»»
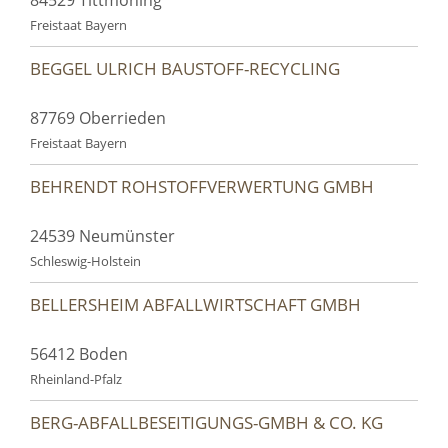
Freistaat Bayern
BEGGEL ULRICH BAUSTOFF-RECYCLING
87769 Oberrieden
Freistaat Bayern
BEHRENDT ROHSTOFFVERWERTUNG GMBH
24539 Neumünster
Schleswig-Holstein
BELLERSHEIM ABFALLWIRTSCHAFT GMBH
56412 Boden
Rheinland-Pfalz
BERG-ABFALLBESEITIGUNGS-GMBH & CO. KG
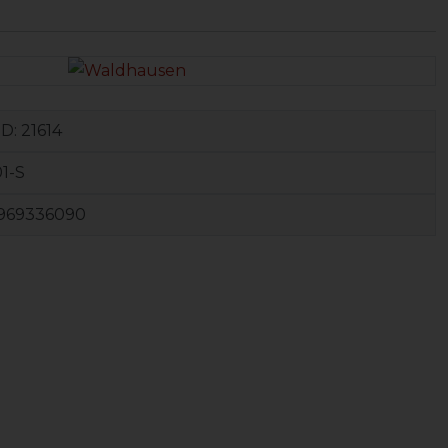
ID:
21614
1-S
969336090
««
»»
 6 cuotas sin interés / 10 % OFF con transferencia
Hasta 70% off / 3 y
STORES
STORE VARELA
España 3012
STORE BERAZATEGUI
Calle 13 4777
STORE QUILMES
««
◆ **Problem requirements**
Whenever the word "GMBH" shows up in a line of the entries, list that line.

◆ **Output**
BEHRENDT ROHSTOFFVERWERTUNG GMBH
BELLERSHEIM ABFALLWIRTSCHAFT GMBH
BERG-ABFALLBESEITIGUNGS-GMBH & CO. KG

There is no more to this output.